--- YOUR TASK ---
Drop the pictures, then repeat every record exactly as it stands.

--- INFORMATION PROVIDED ---

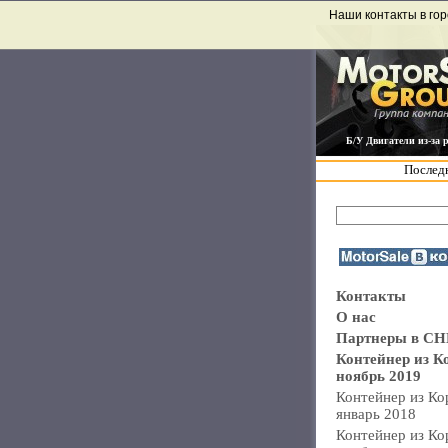
Наши контакты в гор
Б/У Двигатели из-за 
Последн
Контакты
О нас
Партнеры в СН
Контейнер из К
ноябрь 2019
Контейнер из Ко
январь 2018
Контейнер из Ко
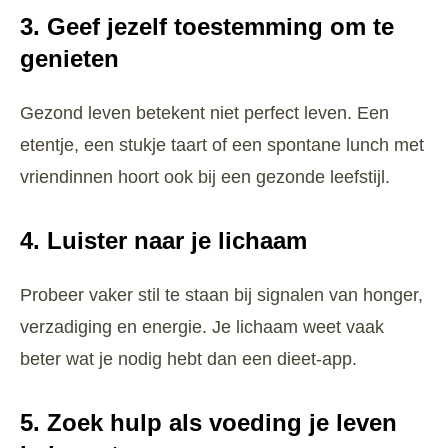
3. Geef jezelf toestemming om te
genieten
Gezond leven betekent niet perfect leven. Een
etentje, een stukje taart of een spontane lunch met
vriendinnen hoort ook bij een gezonde leefstijl.
4. Luister naar je lichaam
Probeer vaker stil te staan bij signalen van honger,
verzadiging en energie. Je lichaam weet vaak
beter wat je nodig hebt dan een dieet-app.
5. Zoek hulp als voeding je leven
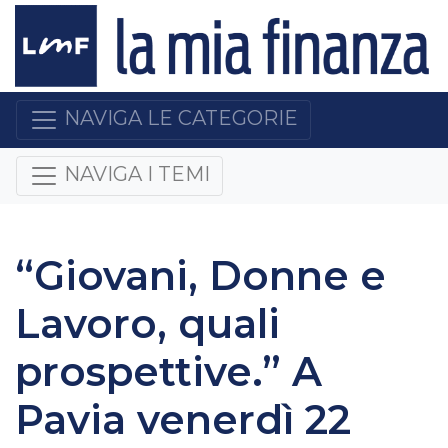
NAVIGA LE CATEGORIE
NAVIGA I TEMI
“Giovani, Donne e
Lavoro, quali
prospettive.” A
Pavia venerdì 22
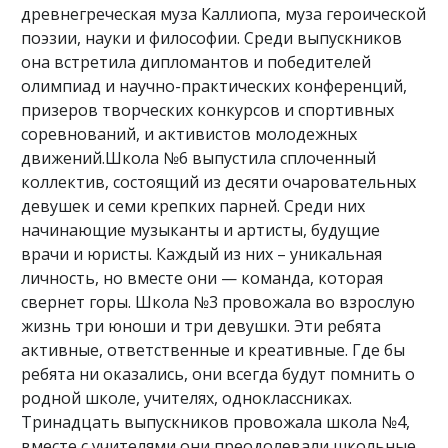
древнегреческая муза Каллиопа, муза героической
поэзии, науки и философии. Среди выпускников
она встретила дипломантов и победителей
олимпиад и научно-практических конференций,
призеров творческих конкурсов и спортивных
соревнований, и активистов молодежных
движений.Школа №6 выпустила сплоченный
коллектив, состоящий из десяти очаровательных
девушек и семи крепких парней. Среди них
начинающие музыканты и артисты, будущие
врачи и юристы. Каждый из них – уникальная
личность, но вместе они — команда, которая
свернет горы. Школа №3 провожала во взрослую
жизнь три юноши и три девушки. Эти ребята
активные, ответственные и креативные. Где бы
ребята ни оказались, они всегда будут помнить о
родной школе, учителях, одноклассниках.
Тринадцать выпускников провожала школа №4,
вместе с учителями они преодолевали школьные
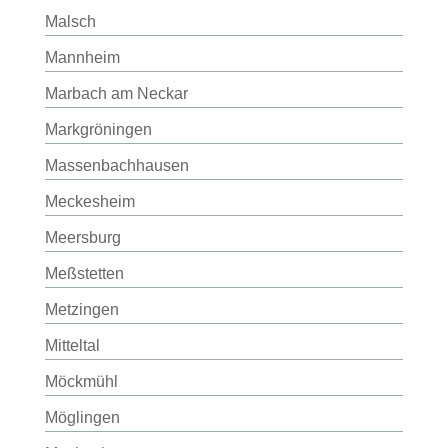
Malsch
Mannheim
Marbach am Neckar
Markgröningen
Massenbachhausen
Meckesheim
Meersburg
Meßstetten
Metzingen
Mitteltal
Möckmühl
Möglingen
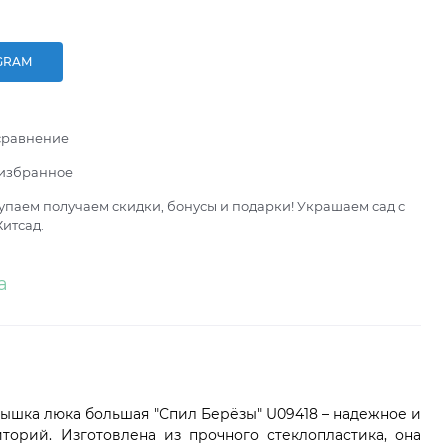
GRAM
сравнение
 избранное
паем получаем скидки, бонусы и подарки! Украшаем сад с
итсад.
а
ышка люка большая "Спил Берёзы" U09418 – надежное и
орий. Изготовлена из прочного стеклопластика, она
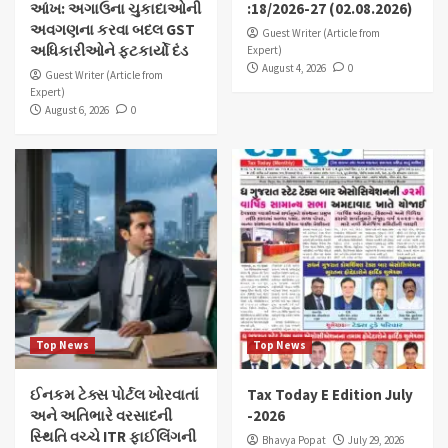
આંખ: અગાઉના ચુકાદાઓની
:18/2026-27 (02.08.2026)
અવગણના કરવા બદલ GST
Guest Writer (Article from
અધિકારીઓને ફટકાર્યો દંડ
Expert)
August 4, 2026
0
Guest Writer (Article from
Expert)
August 6, 2026
0
Top News
Top News
ઈનકમ ટેક્સ પોર્ટલ ખોરવાતાં
Tax Today E Edition July
અને અતિભારે વરસાદની
-2026
સ્થિતિ વચ્ચે ITR ફાઈલિંગની
Bhavya Popat
July 29, 2026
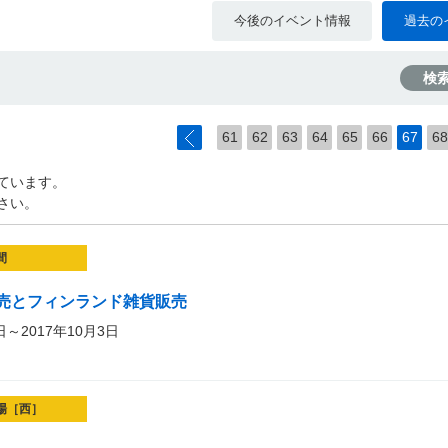
今後のイベント情報
過去の
検
61
62
63
64
65
66
67
68
ています。
さい。
間
売とフィンランド雑貨販売
日～2017年10月3日
場［西］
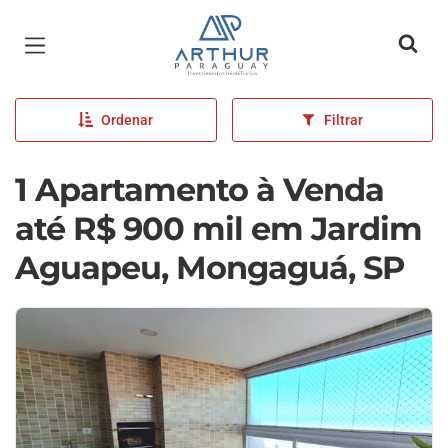
Página inicial
Ordenar
Filtrar
1 Apartamento à Venda
até R$ 900 mil em Jardim
Aguapeu, Mongaguá, SP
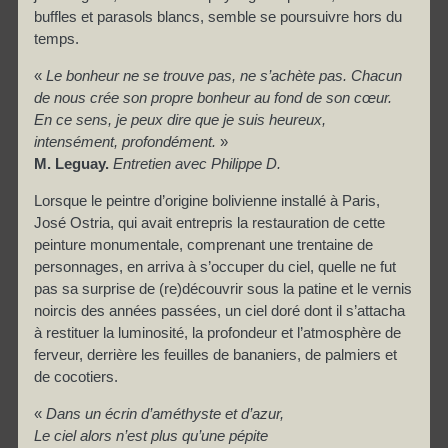
buffles et parasols blancs, semble se poursuivre hors du
temps.
«
Le bonheur ne se trouve pas, ne s’achète pas. Chacun
de nous crée son propre bonheur au fond de son cœur.
En ce sens, je peux dire que je suis heureux,
intensément, profondément.
»
M. Leguay.
Entretien avec Philippe D.
Lorsque le peintre d’origine bolivienne installé à Paris,
José Ostria, qui avait entrepris la restauration de cette
peinture monumentale, comprenant une trentaine de
personnages, en arriva à s’occuper du ciel, quelle ne fut
pas sa surprise de (re)découvrir sous la patine et le vernis
noircis des années passées, un ciel doré dont il s’attacha
à restituer la luminosité, la profondeur et l’atmosphère de
ferveur, derrière les feuilles de bananiers, de palmiers et
de cocotiers.
«
Dans un écrin d’améthyste et d’azur,
Le ciel alors n’est plus qu’une pépite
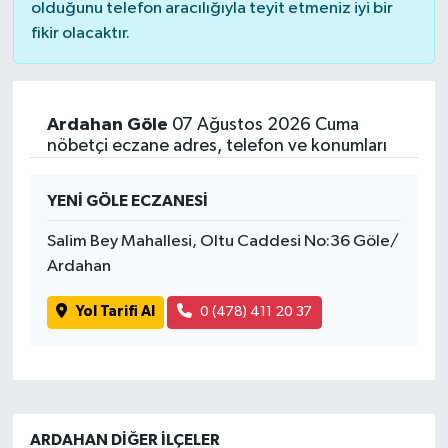
olduğunu telefon aracılığıyla teyit etmeniz iyi bir
fikir olacaktır.
Ardahan Göle
07 Ağustos 2026 Cuma
nöbetçi eczane adres, telefon ve konumları
YENİ GÖLE ECZANESİ
Salim Bey Mahallesi, Oltu Caddesi No:36 Göle/
Ardahan
Yol Tarifi Al
0 (478) 411 20 37
ARDAHAN DIĞER İLÇELER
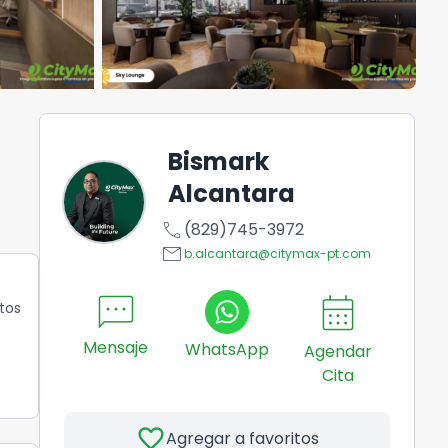
Bismark
Alcantara
call
(829)745-3972
email
b.alcantara@citymax-pt.com
sms
calendar_month
tos
Mensaje
WhatsApp
Agendar
Cita
favorite
Agregar a favoritos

--- ANSWER BOX ---
Наши контакты в гор
Б/У Двигатели из-за 
Последн
Контакты
О нас
Партнеры в СН
Контейнер из К
ноябрь 2019
Контейнер из Ко
январь 2018
Контейнер из Ко
3. Geef jezelf toestemming om te
genieten
Gezond leven betekent niet perfect leven. Een
etentje, een stukje taart of een spontane lunch met
vriendinnen hoort ook bij een gezonde leefstijl.
4. Luister naar je lichaam
Probeer vaker stil te staan bij signalen van honger,
verzadiging en energie. Je lichaam weet vaak
beter wat je nodig hebt dan een dieet-app.
5. Zoek hulp als voeding je leven
NAVIGA LE CATEGORIE
NAVIGA I TEMI
“Giovani, Donne e
Lavoro, quali
prospettive.” A
Pavia venerdì 22
древнегреческая муза Каллиопа, муза героической
поэзии, науки и философии. Среди выпускников
она встретила дипломантов и победителей
олимпиад и научно-практических конференций,
призеров творческих конкурсов и спортивных
соревнований, и активистов молодежных
движений.Школа №6 выпустила сплоченный
коллектив, состоящий из десяти очаровательных
девушек и семи крепких парней. Среди них
начинающие музыканты и артисты, будущие
врачи и юристы. Каждый из них – уникальная
личность, но вместе они — команда, которая
свернет горы. Школа №3 провожала во взрослую
жизнь три юноши и три девушки. Эти ребята
активные, ответственные и креативные. Где бы
ребята ни оказались, они всегда будут помнить о
родной школе, учителях, одноклассниках.
Тринадцать выпускников провожала школа №4,
вместе с учителями они преодолевали школьные
Malsch
Mannheim
Marbach am Neckar
Markgröningen
Massenbachhausen
Meckesheim
Meersburg
Meßstetten
Metzingen
Mitteltal
Möckmühl
Möglingen
GRAM
сравнение
 избранное
паем получаем скидки, бонусы и подарки! Украшаем сад с
итсад.
а
ышка люка большая "Спил Берёзы" U09418 – надежное и
орий. Изготовлена из прочного стеклопластика, она
આંખ: અગાઉના ચુકાદાઓની
:18/2026-27 (02.08.2026)
અવગણના કરવા બદલ GST
Guest Writer (Article from
અધિકારીઓને ફટકાર્યો દંડ
Expert)
August 4, 2026
0
Guest Writer (Article from
Expert)
August 6, 2026
0
Top News
Top News
ઈનકમ ટેક્સ પોર્ટલ ખોરવાતાં
Tax Today E Edition July
અને અતિભારે વરસાદની
-2026
સ્થિતિ વચ્ચે ITR ફાઈલિંગની
Bhavya Popat
July 29, 2026
今後のイベント情報
過去の
検
61
62
63
64
65
66
67
68
ています。
さい。
間
売とフィンランド雑貨販売
日～2017年10月3日
場［西］
Página inicial
Ordenar
Filtrar
1 Apartamento à Venda
até R$ 900 mil em Jardim
Aguapeu, Mongaguá, SP
buffles et parasols blancs, semble se poursuivre hors du
temps.
«
Le bonheur ne se trouve pas, ne s’achète pas. Chacun
de nous crée son propre bonheur au fond de son cœur.
En ce sens, je peux dire que je suis heureux,
intensément, profondément.
»
M. Leguay.
Entretien avec Philippe D.
Lorsque le peintre d’origine bolivienne installé à Paris,
José Ostria, qui avait entrepris la restauration de cette
peinture monumentale, comprenant une trentaine de
personnages, en arriva à s’occuper du ciel, quelle ne fut
pas sa surprise de (re)découvrir sous la patine et le vernis
noircis des années passées, un ciel doré dont il s’attacha
à restituer la luminosité, la profondeur et l’atmosphère de
ferveur, derrière les feuilles de bananiers, de palmiers et
de cocotiers.
«
Dans un écrin d’améthyste et d’azur,
Le ciel alors n’est plus qu’une pépite
olduğunu telefon aracılığıyla teyit etmeniz iyi bir
fikir olacaktır.
Ardahan Göle
07 Ağustos 2026 Cuma
nöbetçi eczane adres, telefon ve konumları
YENİ GÖLE ECZANESİ
Salim Bey Mahallesi, Oltu Caddesi No:36 Göle/
Ardahan
Yol Tarifi Al
0 (478) 411 20 37
ARDAHAN DIĞER İLÇELER
Bismark
Alcantara
call
(829)745-3972
email
b.alcantara@citymax-pt.com
sms
calendar_month
tos
Mensaje
WhatsApp
Agendar
Cita
favorite
Agregar a favoritos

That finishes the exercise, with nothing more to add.